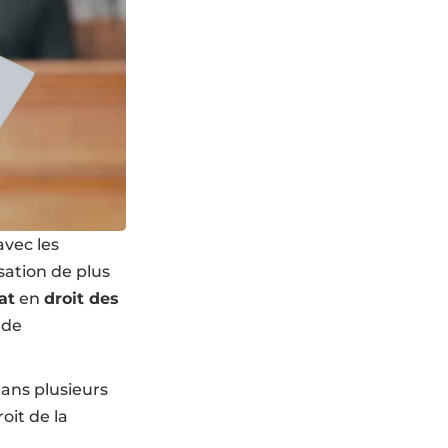
avec les
sation de plus
at
en
droit des
 de
ans plusieurs
oit de la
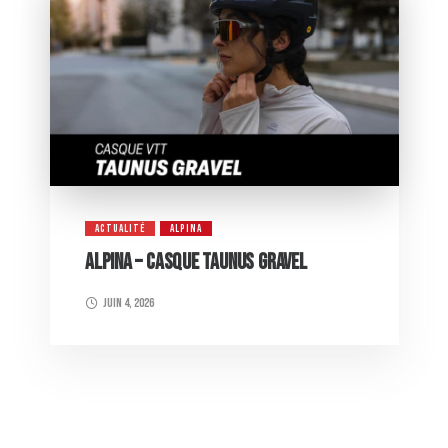
ACTUALITÉ
ALPINA
ALPINA – CASQUE TAUNUS GRAVEL
juin 4, 2026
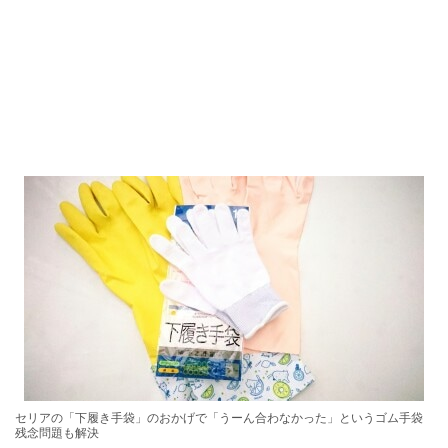
セリアの「下履き手袋」のおかげで「うーん合わなかった」というゴム手袋
残念問題も解決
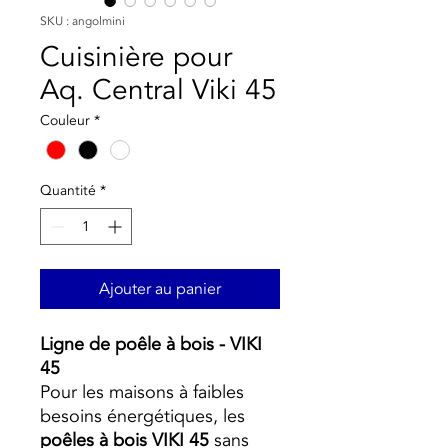
SKU : angolmini
Cuisinière pour
Aq. Central Viki 45
Couleur
*
Quantité
*
Ajouter au panier
Ligne de poêle à bois - VIKI
45
Pour les maisons à faibles
besoins énergétiques, les
poêles à bois VIKI 45
sans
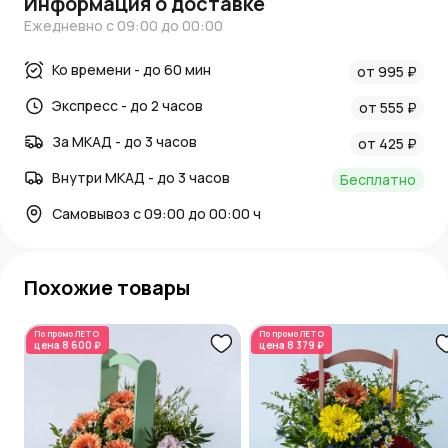
Информация о доставке
Ежедневно с 09:00 до 00:00
Ко времени - до 60 мин
от 995 ₽
Экспресс - до 2 часов
от 555 ₽
За МКАД - до 3 часов
от 425 ₽
Внутри МКАД - до 3 часов
Бесплатно
Самовывоз с 09:00 до 00:00 ч
Похожие товары
По промо
ЛЕТО
По промо
ЛЕТО
цена
8 600 ₽
цена
8 379 ₽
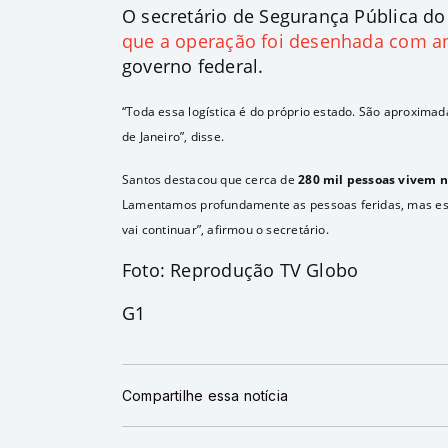
O secretário de Segurança Pública do 
que a operação foi desenhada com a
governo federal.
“Toda essa logística é do próprio estado. São aproxim
de Janeiro”, disse.
Santos destacou que cerca de
280 mil pessoas vivem n
Lamentamos profundamente as pessoas feridas, mas essa
vai continuar”, afirmou o secretário.
Foto: Reprodução TV Globo
G1
Compartilhe essa notícia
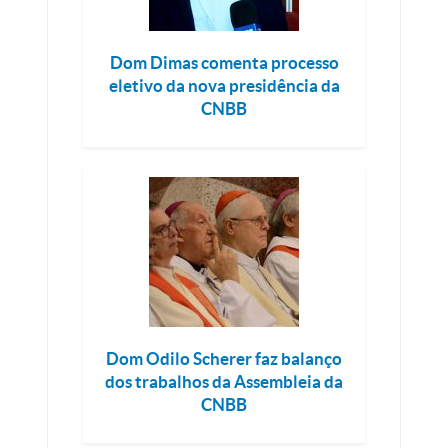
Dom Dimas comenta processo
eletivo da nova presidência da
CNBB
Dom Odilo Scherer faz balanço
dos trabalhos da Assembleia da
CNBB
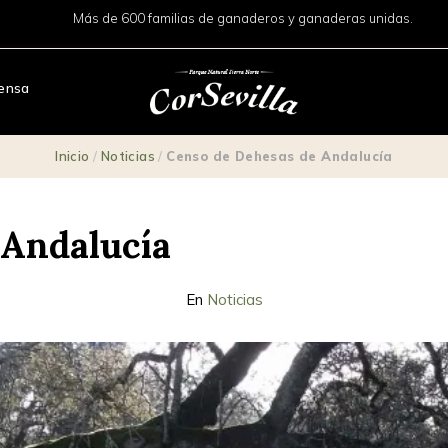
Más de 600 familias de ganaderos y ganaderas unidas.
ensa
Inicio
/
Noticias
/
Censo de Dehesas de Andalucía
 Andalucía
En
Noticias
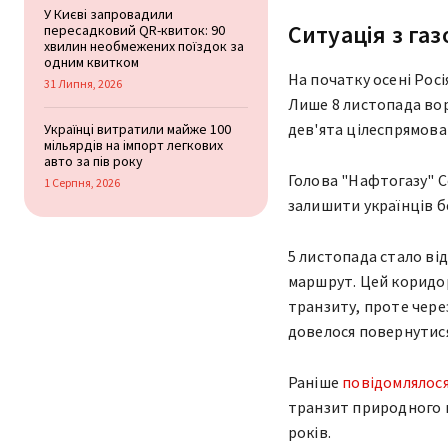
У Києві запровадили
Ситуація з газ
пересадковий QR-квиток: 90
хвилин необмежених поїздок за
одним квитком
На початку осені Рос
31 Липня, 2026
Лише 8 листопада вор
дев'ята цілеспрямова
Українці витратили майже 100
мільярдів на імпорт легкових
авто за пів року
Голова "Нафтогазу" 
1 Серпня, 2026
залишити українців бе
5 листопада стало ві
маршрут. Цей коридор
транзиту, проте чере
довелося повернутися
Раніше
повідомлялос
транзит природного г
років.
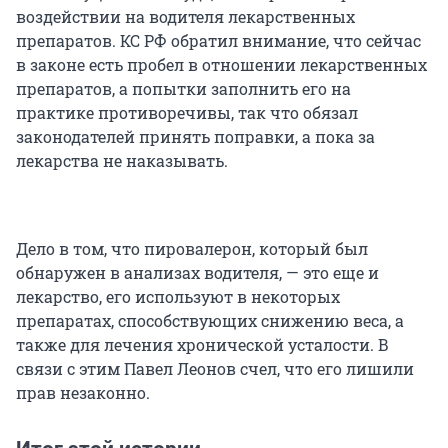
воздействии на водителя лекарственных
препаратов. КС РФ обратил внимание, что сейчас
в законе есть пробел в отношении лекарственных
препаратов, а попытки заполнить его на
практике противоречивы, так что обязал
законодателей принять поправки, а пока за
лекарства не наказывать.
Дело в том, что пировалерон, который был
обнаружен в анализах водителя, — это еще и
лекарство, его используют в некоторых
препаратах, способствующих снижению веса, а
также для лечения хронической усталости. В
связи с этим Павел Леонов счел, что его лишили
прав незаконно.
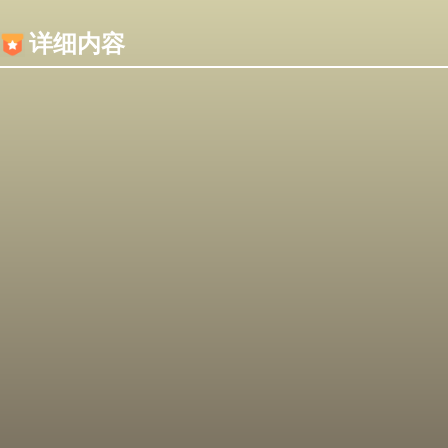
内容加载失败，可能是你的浏览器屏蔽了JS脚本！
详细内容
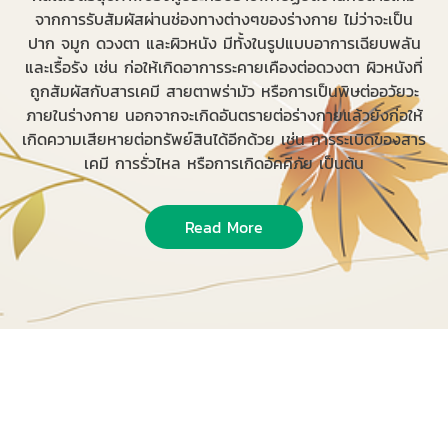
จากการรับสัมผัสผ่านช่องทางต่างๆของร่างกาย ไม่ว่าจะเป็น
ปาก จมูก ดวงตา และผิวหนัง มีทั้งในรูปแบบอาการเฉียบพลัน
และเรื้อรัง เช่น ก่อให้เกิดอาการระคายเคืองต่อดวงตา ผิวหนังที่
ถูกสัมผัสกับสารเคมี สายตาพร่ามัว หรือการเป็นพิษต่ออวัยวะ
ภายในร่างกาย นอกจากจะเกิดอันตรายต่อร่างกายแล้วยังก่อให้
เกิดความเสียหายต่อทรัพย์สินได้อีกด้วย เช่น การระเบิดของสาร
เคมี การรั่วไหล หรือการเกิดอัคคีภัย เป็นต้น
Read More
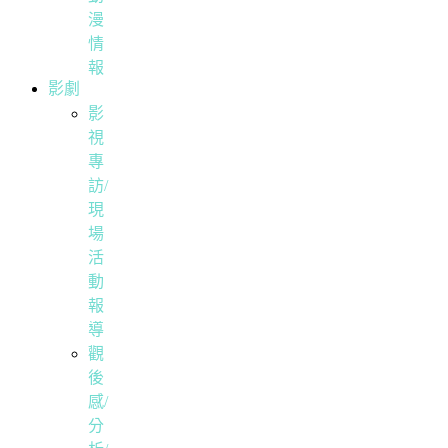
漫
情
報
影劇
影
視
專
訪/
現
場
活
動
報
導
觀
後
感/
分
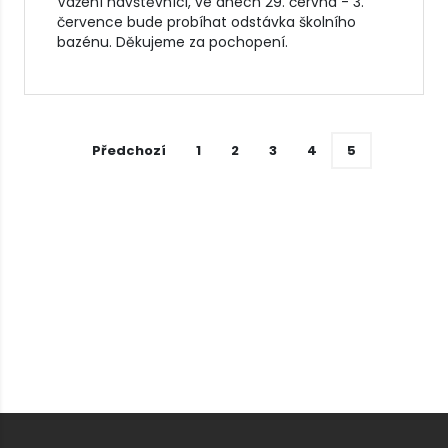
Vážení návštěvníci, ve dnech 29. června - 3.
července bude probíhat odstávka školního
bazénu. Děkujeme za pochopení.
Předchozí
1
2
3
4
5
◇ ◇ ◇ ◇ ◇
- Exercise -
From the listing above, give the number of lines in which the word "лекарственных" occurs, and nothing else.

- Output of the task -
2